# YOUR OBJECTIVE
Below are the records; copy each line in which "dans" can be found.

# DATA FOR THE TASK
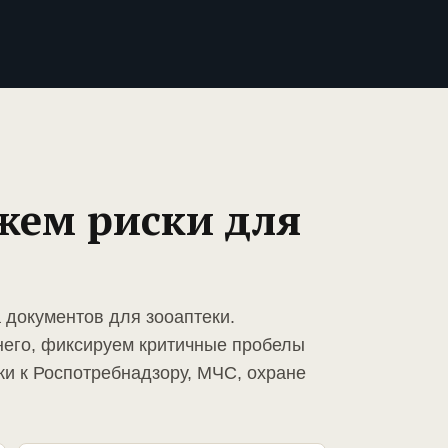
жем риски для
 документов для зооаптеки.
него, фиксируем критичные пробелы
ки к Роспотребнадзору, МЧС, охране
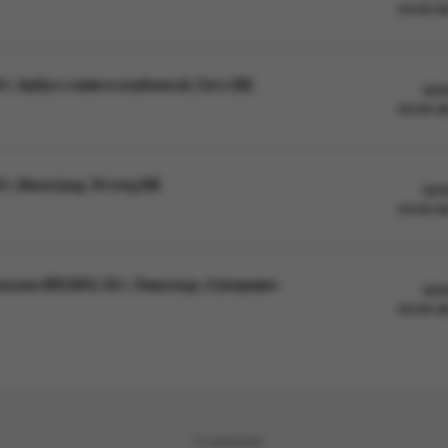
после а
, Арбуз с киви и клубникой, Zero (М)
Цен
после а
г, Виноград, Strong (М)
Цен
после а
льяна BRUSKO, 50 г, Лимонад «Саперави»
Цен
после а
О компании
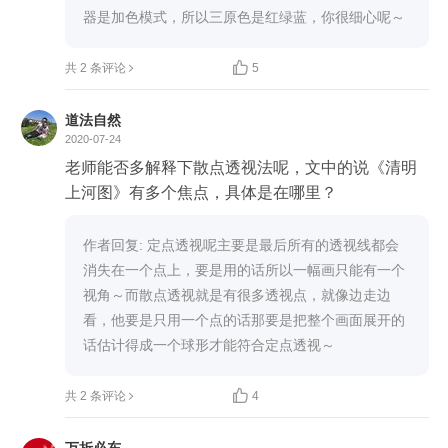
器是加色模式，所以三原色是红绿蓝，你很细心呢～

共 2 条评论
5
道法自然
2020-07-24
老师能否多解释下散点透视法呢，文中的说《清明
上河图》有多个焦点，具体是在哪里？
作者回复: 定点透视呢主要是最后所有的透视线都会
消失在一个点上，要是用的话所以一幅画只能有一个
视角～而散点透视就是有很多透视点，就像边走边
看，他要是只用一个点的话那要是把整个画面展开的
话估计得成一个球形才能符合定点透视～

共 2 条评论
4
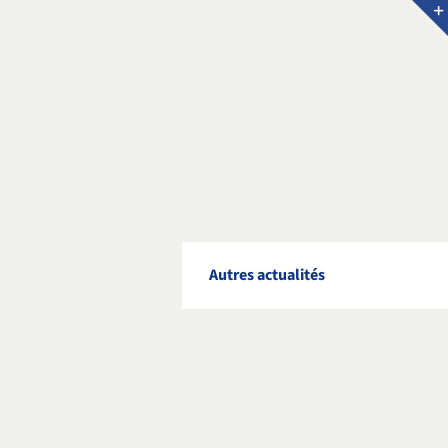
Autres actualités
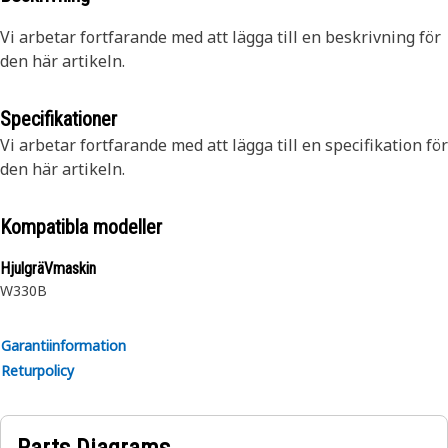
Vi arbetar fortfarande med att lägga till en beskrivning för
den här artikeln.
Specifikationer
Vi arbetar fortfarande med att lägga till en specifikation för
den här artikeln.
Kompatibla modeller
HjulgräVmaskin
W330B
Garantiinformation
Returpolicy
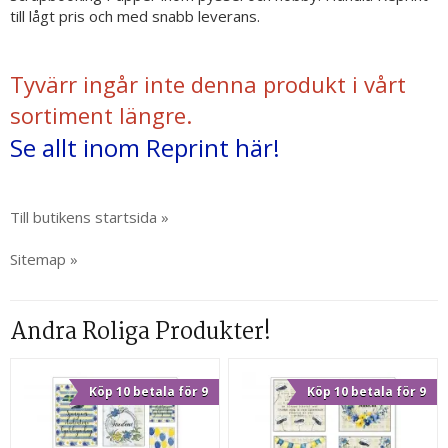
till lågt pris och med snabb leverans.
Tyvärr ingår inte denna produkt i vårt
sortiment längre.
Se allt inom Reprint här!
Till butikens startsida »
Sitemap »
Andra Roliga Produkter!
Köp 10 betala för 9
Köp 10 betala för 9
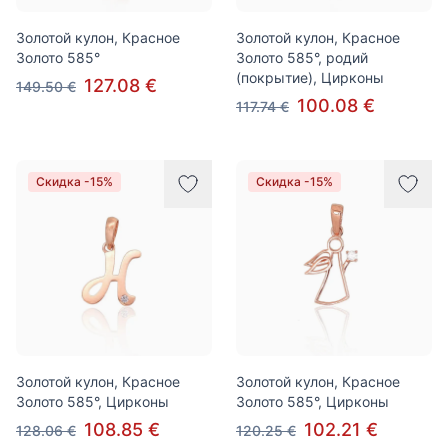
Золотой кулон, Красное
Золотой кулон, Красное
Золото 585°
Золото 585°, родий
(покрытие), Цирконы
127.08 €
149.50 €
100.08 €
117.74 €
Скидка -15%
Скидка -15%
Золотой кулон, Красное
Золотой кулон, Красное
Золото 585°, Цирконы
Золото 585°, Цирконы
108.85 €
102.21 €
128.06 €
120.25 €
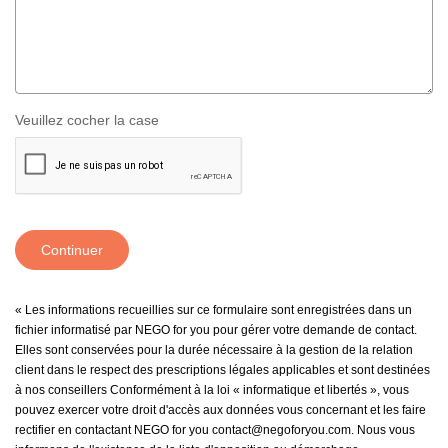
Veuillez cocher la case
Continuer
« Les informations recueillies sur ce formulaire sont enregistrées dans un
fichier informatisé par NEGO for you pour gérer votre demande de contact.
Elles sont conservées pour la durée nécessaire à la gestion de la relation
client dans le respect des prescriptions légales applicables et sont destinées
à nos conseillers Conformément à la loi « informatique et libertés », vous
pouvez exercer votre droit d'accès aux données vous concernant et les faire
rectifier en contactant NEGO for you contact@negoforyou.com. Nous vous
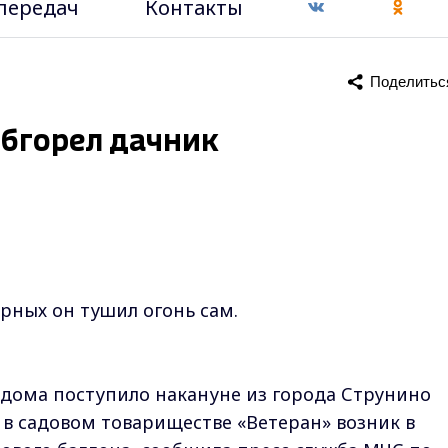
передач
Контакты
Поделитьс
обгорел дачник
рных он тушил огонь сам.
дома поступило накануне из города Струнино
 в садовом товариществе «Ветеран» возник в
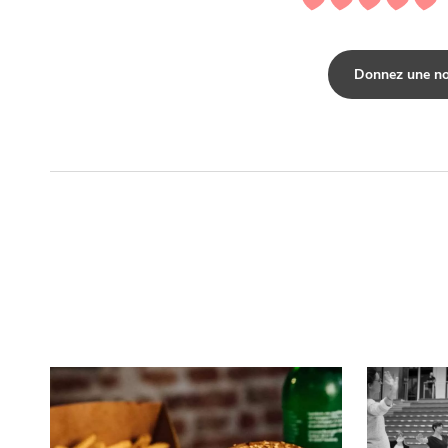
Donnez une no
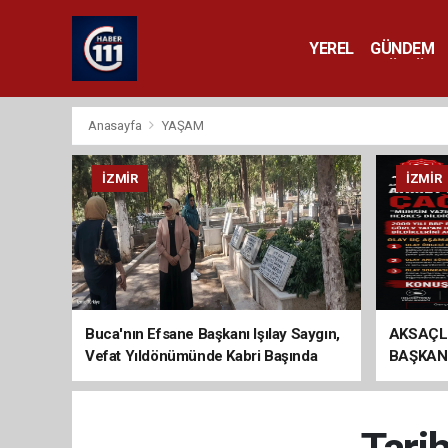
YEREL
GÜNDEM
YAŞAM
KÜLTÜR 
Anasayfa
YAŞAM
İZMIR
İZMIR
Buca'nın Efsane Başkanı Işılay Saygın,
AKSAÇL
Vefat Yıldönümünde Kabri Başında
BAŞKAN
Anıldı
ÇAĞRI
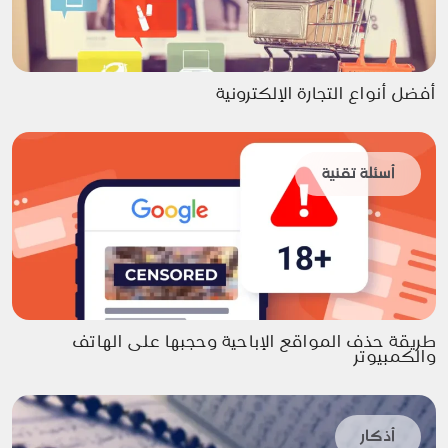
أفضل أنواع التجارة الإلكترونية
أسئلة تقنية
طريقة حذف المواقع الإباحية وحجبها على الهاتف
والكمبيوتر
أذكار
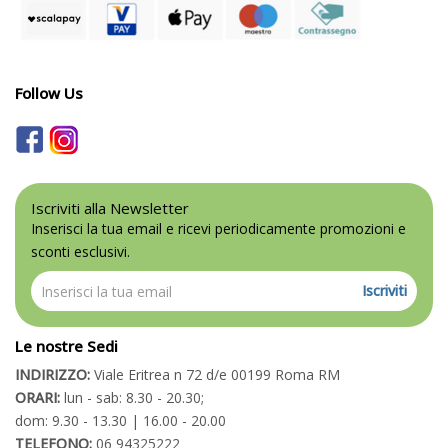
Follow Us
Iscriviti alla Newsletter
Inserisci la tua email e ricevi periodicamente promozioni e
sconti esclusivi.
Iscriviti
Le nostre Sedi
INDIRIZZO:
Viale Eritrea n 72 d/e 00199 Roma RM
ORARI:
lun - sab: 8.30 - 20.30;
dom: 9.30 - 13.30 | 16.00 - 20.00
TELEFONO:
06 94325222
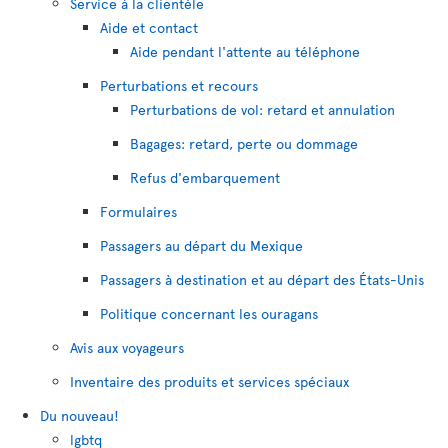
Service à la clientèle
Aide et contact
Aide pendant l'attente au téléphone
Perturbations et recours
Perturbations de vol: retard et annulation
Bagages: retard, perte ou dommage
Refus d'embarquement
Formulaires
Passagers au départ du Mexique
Passagers à destination et au départ des États-Unis
Politique concernant les ouragans
Avis aux voyageurs
Inventaire des produits et services spéciaux
Du nouveau!
lgbtq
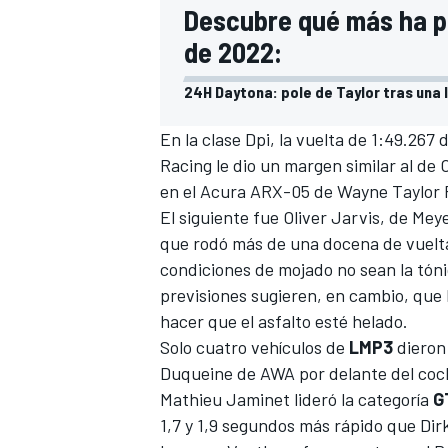
Descubre qué más ha p
de 2022:
24H Daytona: pole de Taylor tras una 
En la clase Dpi, la vuelta de 1:49.267 
Racing
le dio un margen similar al de
en el Acura ARX-05 de
Wayne Taylor 
El siguiente fue
Oliver Jarvis
, de Mey
que rodó más de una docena de vueltas
condiciones de mojado no sean la tóni
previsiones sugieren, en cambio, que
hacer que el asfalto esté helado.
Solo cuatro vehículos de
LMP3
dieron 
Duqueine de AWA por delante del coc
Mathieu Jaminet
lideró la categoría
G
1,7 y 1,9 segundos más rápido que Di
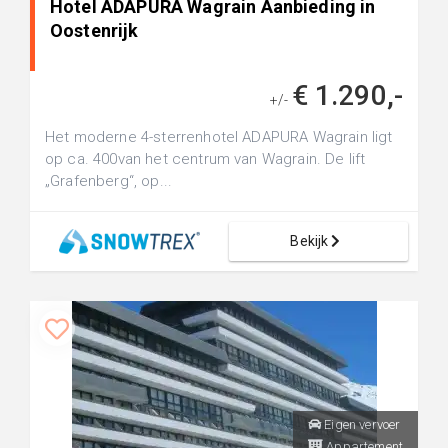
Hotel ADAPURA Wagrain Aanbieding in
Oostenrijk
€ 1.290,-
+/-
Het moderne 4-sterrenhotel ADAPURA Wagrain ligt
op ca. 400van het centrum van Wagrain. De lift
„Grafenberg“, op...
Bekijk
Eigen vervoer
Appartement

# REPLY TO THE TASK
« Les informations recueillies sur ce formulaire sont enregistrées dans un
client dans le respect des prescriptions légales applicables et sont destinées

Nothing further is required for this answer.